Ora, quanto à força probatória material de confissão extrajudicial estatuiu o artigo 358.°, n° 2 do CCivil que:
“A confissão extrajudicial, em documento autêntico ou particular, considera-se provada nos termos aplicáveis a estes documentos e, se for feita à parte contrária ou a quem a represente, tem força probatória plena”.
Quer isto dizer que a escritura pública, ainda que não faça prova da realidade do pagamento das tornas devidas à autora, fá-la da confissão desse pagamento, comprovando-se, por esta via, a realidade de tal pagamento. Trata-se, sublinhe-se, de força probatória plena, já que a declaração documentada na escritura pública é feita à parte contrária.
Ora, tendo os Réus/recorrentes a seu favor a referida declaração confessória, isto é, subsistindo intocada a declaração de quitação enquanto confissão extrajudicial dotada de força probatória plena, cabia aos autores fazer prova de que não haviam já recebido antes as tornas que seriam devidas pelo co-herdeiro réu marido- art°s 5°, n° l e 414°, NCPC e art° 342°, n° l, do Código Civil de 1966. Efectivamente, este regime de prova plena não veda, contudo, que se permita ao declarante a prova, por outro meio, de que o ali declarado não correspondeu à sua vontade ou que esta foi afectada por qualquer vício da vontade (erro, dolo, coacção, simulação, etc.)”. (…)

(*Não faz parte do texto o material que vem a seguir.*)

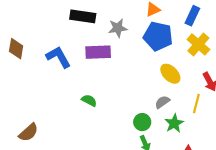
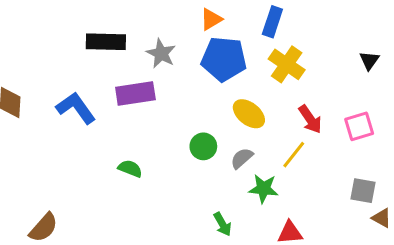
gray star: (118, 28) -> (161, 53), turned -30
yellow line: (196, 104) -> (294, 155), turned 30
green circle: (142, 122) -> (203, 146), moved
green star: (174, 123) -> (263, 189), turned -30

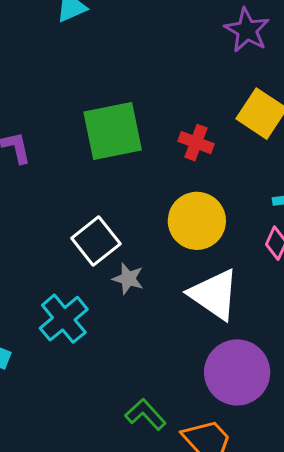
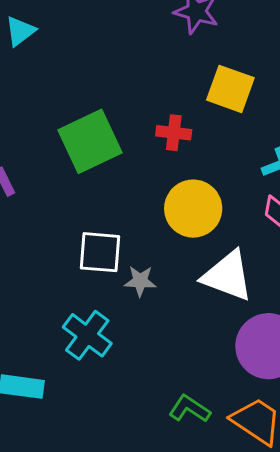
white square: (96, 241) -> (100, 252), turned -33

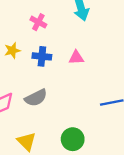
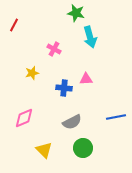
blue cross: (42, 56) -> (64, 88), moved
gray semicircle: (36, 98) -> (72, 122), moved

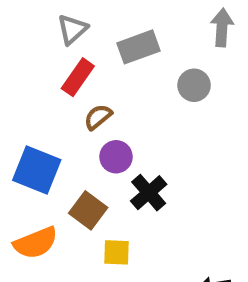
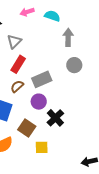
gray arrow: (222, 28) -> (68, 37), moved
gray rectangle: (139, 47) -> (42, 79), moved
brown semicircle: (98, 117) -> (17, 86), moved

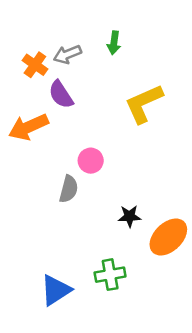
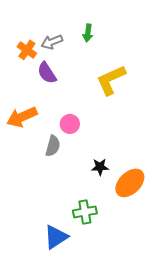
orange arrow: (28, 127) -> (22, 117), moved
blue triangle: (56, 290) -> (56, 237), moved

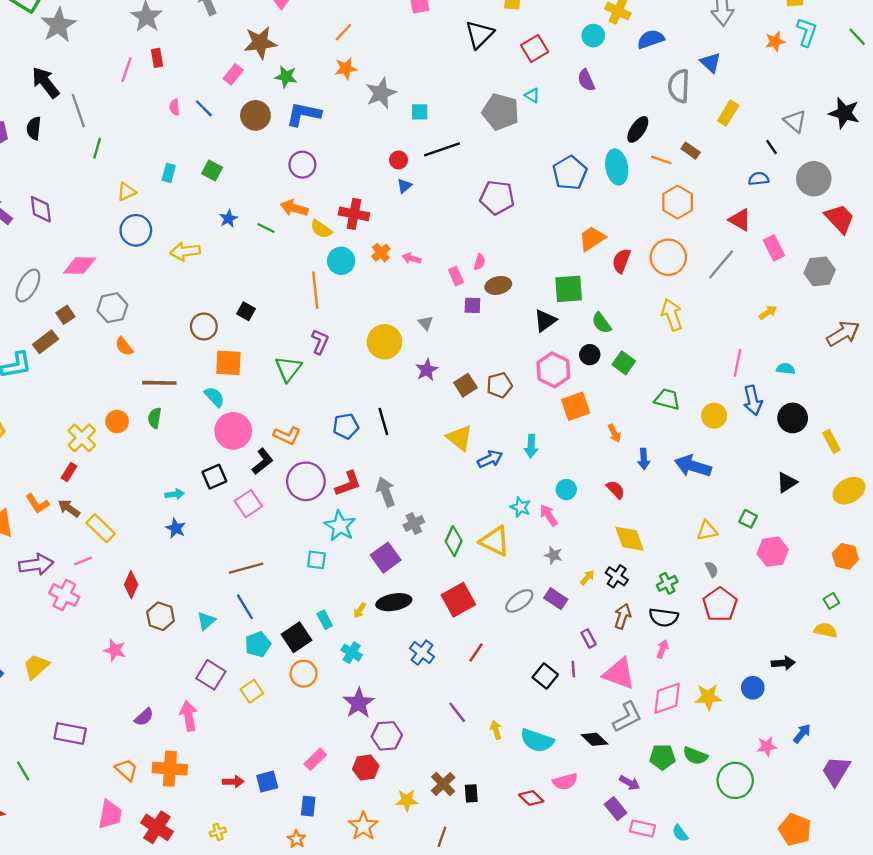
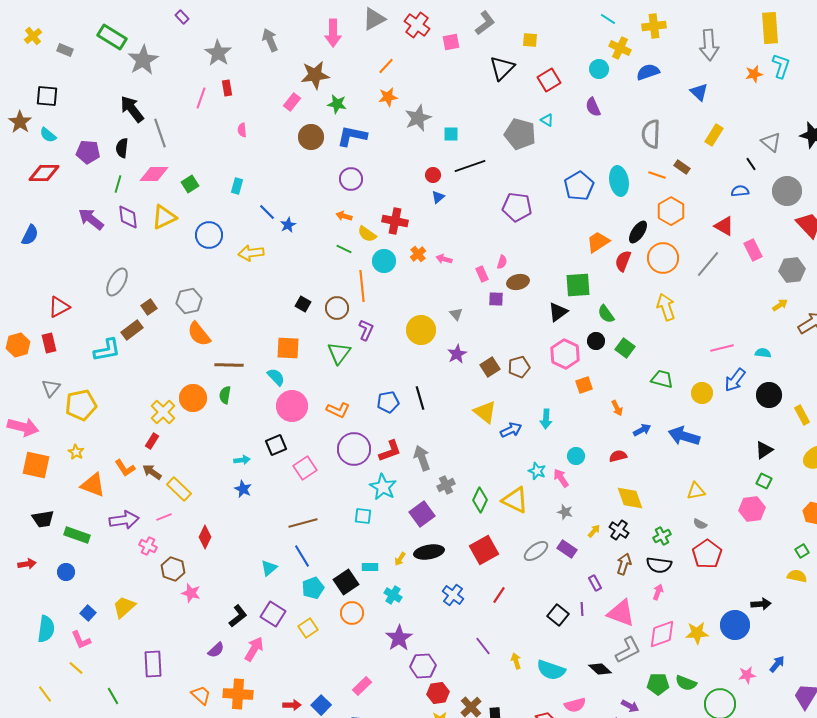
gray semicircle: (679, 86) -> (651, 134), moved
blue line: (204, 108) -> (267, 212), moved
black ellipse: (638, 129) -> (638, 232), moved
green line: (97, 148) -> (118, 184), moved
green square: (212, 170) -> (190, 184), moved, turned 30
yellow triangle: (126, 192) -> (164, 217), moved, size x1.5
orange arrow: (294, 208) -> (344, 216), size x0.7
green line: (266, 228) -> (344, 249), moved
pink diamond: (80, 265) -> (154, 174), moved
yellow arrow: (768, 312) -> (780, 305), moved
brown circle: (204, 326) -> (337, 308), moved
orange semicircle: (124, 346) -> (199, 334), size x1.5
pink line: (738, 363) -> (722, 348), turned 65
blue arrow: (753, 400) -> (735, 380), turned 50
orange square: (576, 406) -> (584, 385), size x0.7
orange circle: (117, 421) -> (193, 398), size x1.4
blue arrow: (644, 459) -> (642, 430), turned -114
black L-shape: (263, 461) -> (238, 616), moved
red semicircle: (616, 490) -> (618, 456), turned -60
green square: (748, 519) -> (764, 481), moved
gray semicircle: (712, 569) -> (700, 524), turned 144
pink cross: (64, 595) -> (148, 546), size x0.7
brown hexagon: (160, 616) -> (173, 569), moved
cyan rectangle: (325, 620) -> (370, 567), turned -63
blue circle: (753, 688) -> (735, 625), size x1.5
pink arrow: (189, 716) -> (254, 649), turned 40
purple rectangle: (70, 733) -> (153, 664), turned 76
red hexagon: (366, 768) -> (438, 693), moved
blue square: (267, 782) -> (321, 705), turned -30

Quanto à falsidade intrínseca do teor do declarado pela autora à Notaria, segunda ré, na escritura pública de partilha nada do alegado pelos autores ficou provado- facto g). Obviamente, tal alegação é contraditória com um pretenso alegado erro ou percepção (sabe-se lá qual) da ....
Restava, então, a prova – cujo ónus cabia aos autores, nos termos do art° 342°, n° l, CC- dos factos essenciais do erro na declaração da autora, relativo ao recebimento antecipado das tornas, gerador de anulabilidade dessa declaração e daí resultando a respectiva subsunção jurídica prevista nos art°s 247°, 287° e 292° CC..

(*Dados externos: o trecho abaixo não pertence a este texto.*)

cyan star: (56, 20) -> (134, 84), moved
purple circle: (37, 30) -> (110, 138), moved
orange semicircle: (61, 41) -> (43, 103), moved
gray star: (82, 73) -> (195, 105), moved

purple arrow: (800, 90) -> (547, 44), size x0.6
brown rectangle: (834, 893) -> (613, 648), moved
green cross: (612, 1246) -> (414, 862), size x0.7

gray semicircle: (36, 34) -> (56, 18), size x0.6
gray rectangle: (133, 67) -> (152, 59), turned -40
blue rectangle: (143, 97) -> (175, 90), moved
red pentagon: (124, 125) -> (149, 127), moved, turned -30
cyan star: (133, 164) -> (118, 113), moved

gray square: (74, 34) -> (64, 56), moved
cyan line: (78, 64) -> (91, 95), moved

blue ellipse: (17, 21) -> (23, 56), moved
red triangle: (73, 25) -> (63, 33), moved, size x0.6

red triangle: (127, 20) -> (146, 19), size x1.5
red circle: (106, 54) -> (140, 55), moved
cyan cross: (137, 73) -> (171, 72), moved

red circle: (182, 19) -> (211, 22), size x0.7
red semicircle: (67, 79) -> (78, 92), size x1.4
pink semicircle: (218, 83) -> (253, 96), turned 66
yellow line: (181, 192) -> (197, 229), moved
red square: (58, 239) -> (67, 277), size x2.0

Ora, esta matéria foi dada como não provada no ponto h) da sentença.
Os autores não recorreram de forma independente ou subordinada da sentença recorrida, nos termos do art° 633°, n° l, NCPC, nem requereram nas contra-alegações a ampliação do objecto do recurso interposto pelos réus, para os efeitos do art° 636°, n°s 1 e 2, NCPC.
Carece assim de factos provados a declaração de falsidade parcial da aludida escritura pública de partilhas e a condenação dos primeiros réus proferida pelo tribunal a quo”.
Alegam os Recorrentes que o acórdão recorrido decidiu com base em factos que não correspondem aos dos autos, já que não existiu qualquer declaração confessória, pois não consta da escritura que «os outorgantes declararam … as tornas já foram recebidas pela primeira outorgante». O que consta na escritura é apenas a expressão: “Pagamento de Tornas - As tornas já foram recebidas pela primeira outorgante”.
Não alinhamos com a argumentação dos Recorrentes, já que a mesma se baseia num pormenor interpretativo sem qualquer fundamento.
Com efeito, consta expressamente da respectiva escritura que “as tornas já foram recebidas pela primeira outorgante”. Como resulta dos artºs 46, nº 1, al. l), 50º, nºs 1 e 3 do Código do Notariado, e do próprio instrumento notarial (bem como do ponto 6 do probatório) foi feita aos outorgantes a leitura da escritura e a explicação do seu conteúdo. Por isso, tendo os recorrentes concordado com o seu conteúdo e assinado, como podem agora, vir agora afirmar que nunca proferiram uma declaração confessória de que as tornas já estavam pagas.
É óbvio que estamos perante uma declaração feita pelos outorgantes na respectiva escritura de partilhas e o seu conteúdo traduz uma confissão do pagamento das tornas - artº 352º do CCivil. Assim, estamos perante uma confissão extrajudicial (artº 355º, nº 4 do CCivil) feita em documento autêntico, sendo que sobre a sua força probatória material, estatui o artº 358º, nº 2 que:
“A confissão extrajudicial, em documento autêntico ou particular, considera-se provada nos termos aplicáveis a estes documentos e, se for feita à parte contrária ou a quem a represente, tem força probatória plena”.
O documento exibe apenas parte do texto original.